One other thing was the sentiment dataset they used. It was said in Section IV B that they used the Stanford Sentiment Treebank to train the sentiment classifier, but then they used the classifier on Reddit comments. So another thing that I thought about was if the possibility of slang and misspelled words (That might occur often on Reddit comments) might affect the classification of the program.
It was a very nice idea to first provide some statistical information in Section IV about the features that will be used by the classifier later in the paper.
I like the idea of creating the classifier, even though it was basically created with "heuristic features" instead of creating a generalized classifier. But since this is a first-of-its-kind paper, then it is clearly acceptable.
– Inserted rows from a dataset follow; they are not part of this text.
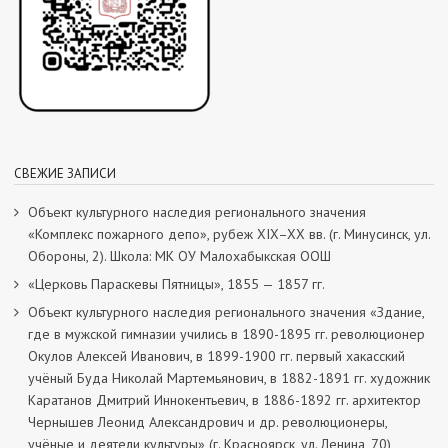
СВЕЖИЕ ЗАПИСИ
Объект культурного наследия регионального значения
«Комплекс пожарного депо», рубеж XIX–XX вв. (г. Минусинск, ул.
Обороны, 2). Школа: МК ОУ Малохабыкская ООШ
«Церковь Параскевы Пятницы», 1855 — 1857 гг.
Объект культурного наследия регионального значения «Здание,
где в мужской гимназии учились в 1890-1895 гг. революционер
Окулов Алексей Иванович, в 1899-1900 гг. первый хакасский
учёный Буда Николай Мартемьянович, в 1882-1891 гг. художник
Каратанов Дмитрий Иннокентьевич, в 1886-1892 гг. архитектор
Чернышев Леонид Александрович и др. революционеры,
учёные и деятели культуры» (г. Красноярск, ул. Ленина, 70)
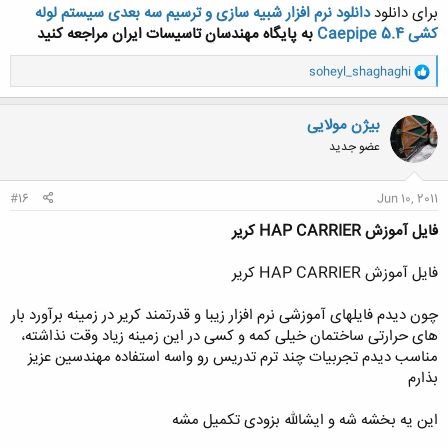
برای دانلود
دانلود نرم افزار شبیه سازی و ترسیم سه بعدی سیستم لوله
کشی Caepipe 5.4
به پایگاه مهندسان تاسیسات ایران مراجعه کنید
و
soheyl_shaghaghi
ا
ک
ن
بیژن مولایی
ش
عضو جدید
ه
ا
:
#16
Jun 10, 2011
فایل آموزش HAP CARRIER کریر
فایل آموزش HAP CARRIER کریر
چون دیدم فایلهای آموزشی نرم افزار زیبا و قدرتمند کریر در زمینه برآورد بار
های حرارتی ساختمان خیلی کمه و کسی در این زمینه زیاد وقت نذاشته،
مناسب دیدم تجربیات چند ترم تدریس رو واسه استفاده مهندسین عزیز
بذارم
این یه بخشه شه و ایشالله بزودی تکمیل مشه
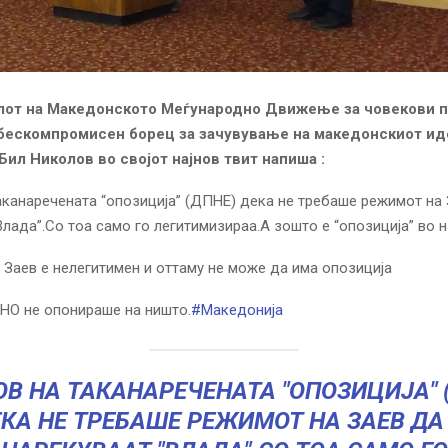
лот на Македонското Меѓународно Движење за човекови п
бескомпромисен борец за зачувување на македонскиот ид
Бил Николов во својот најнов твит напиша :
аканаречената “опозиција” (ДПНЕ) дека не требаше режимот на 
Влада”.Со тоа само го легитимизираа.А зошто е “опозиција” во 
 Заев е нелегитимен и оттаму не може да има опозиција
НО не опонираше на ништо.
#Македонија
ОВ НА ТАКАНАРЕЧЕНАТА "ОПОЗИЦИЈА" 
КА НЕ ТРЕБАШЕ РЕЖИМОТ НА ЗАЕВ ДА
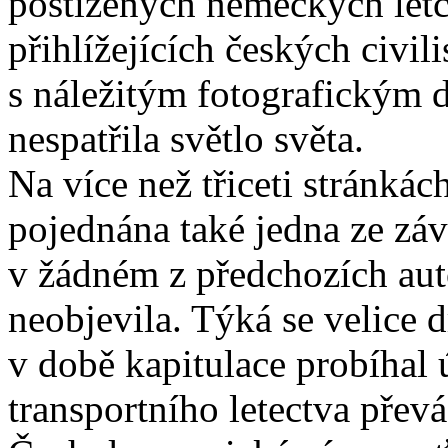
postižených německých let
přihlížejících českých civili
s náležitým fotografickým 
nespatřila světlo světa.
Na více než třiceti stránkác
pojednána také jedna ze záv
v žádném z předchozích au
neobjevila. Týká se velice 
v době kapitulace probíhal
transportního letectva přev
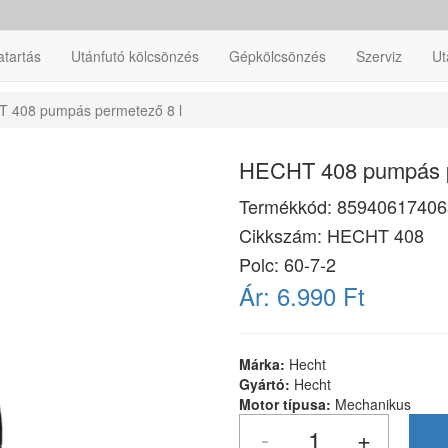
atartás
Utánfutó kölcsönzés
Gépkölcsönzés
Szerviz
Ut
 408 pumpás permetező 8 l
HECHT 408 pumpás p
Termékkód:
85940617406
Cikkszám:
HECHT 408
Polc: 60-7-2
Ár:
6.990 Ft
Márka:
Hecht
Gyártó:
Hecht
Motor típusa:
Mechanikus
Even though phishing classifiers were used to evaluate the classification performance, I like the effort that it took to implement all that just for half a page of content in the paper.
Initial Questions
While I was reading the first lines of the paper, I was asking myself what might be the difference between Fake Online Shopping websites and Fraudulent eCommerce Websites (FCW). But then I found out that FCW is a general label for scam websites that aim to sell anything, so one thing is inside the other.
One thing that was on my mind while reading the explanation for feature engineering of the classifier was the feature "Alexa top 100k". At first, I thought that it would be cheating to use it if the benign data was only from Alexa's top URLs, but later in the paper they clearly say that they removed this feature from the classifier when that data was used.
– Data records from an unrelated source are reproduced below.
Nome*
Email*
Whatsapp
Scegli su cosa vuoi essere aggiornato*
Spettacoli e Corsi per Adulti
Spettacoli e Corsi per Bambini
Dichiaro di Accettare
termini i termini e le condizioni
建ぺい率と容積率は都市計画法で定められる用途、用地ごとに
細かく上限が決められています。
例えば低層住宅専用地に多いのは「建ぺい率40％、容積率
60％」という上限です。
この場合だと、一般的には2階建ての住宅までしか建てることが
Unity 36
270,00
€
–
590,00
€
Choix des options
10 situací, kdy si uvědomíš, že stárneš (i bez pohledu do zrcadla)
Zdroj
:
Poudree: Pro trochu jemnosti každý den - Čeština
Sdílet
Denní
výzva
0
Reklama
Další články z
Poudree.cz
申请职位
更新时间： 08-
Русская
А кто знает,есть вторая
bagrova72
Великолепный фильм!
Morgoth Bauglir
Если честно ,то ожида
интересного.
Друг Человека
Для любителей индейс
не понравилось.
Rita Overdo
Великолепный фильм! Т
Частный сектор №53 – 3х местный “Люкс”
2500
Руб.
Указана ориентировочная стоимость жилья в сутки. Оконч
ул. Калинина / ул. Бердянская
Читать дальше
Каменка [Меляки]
Where do the experiment ideas come from?
As I read through the paper, I think that creating a classifier as an experiment for a proposed technique of collecting data is a very nice and natural follow-up for the authors. The same might have occurred for the testing of existing tools such as Google Safe Browsing, which is used to detect phishing and malware.
What are the interesting ideas/results?
The most interesting idea of the paper is the usage of Reddit as a dataset collection, which is way off-track and genius at the same time.
I like how the research questions are simply structured. The first question is about getting the dataset, then they perform an evaluation on tools, and in the end, they propose a classification solution.
Another interesting idea while writing the paper was to enumerate the benefited parties in the study.
One other nice idea that was tested was to understand the amount of scams that are created using Shopify, which made me wonder how much is the company doing to avoid this. Another GAP that might arise is a comparison between different e-commerce creation platforms such as Woocommerce. Besides that, understanding the difference between websites that are purposely made to be a scam, and websites that were made by the developers but were not able to cope with the demand (both cases might have been considered as Scams, but a line has to be drawn between them).
The other thing that I cant leave unnoticed is the idea of creating a bot to post comments on Reddit and using the Reddit users to evaluate the answer. But I wonder if the users were aware of what were they contributing with, and if that would have changed the behavior of the users (Might be an interesting GAP).
I also like the way which economics of scam websites were taken into account in the insights on Model Robustness (Section VI F), and how honest were they when trying to break the classifier by manually adjusting the features.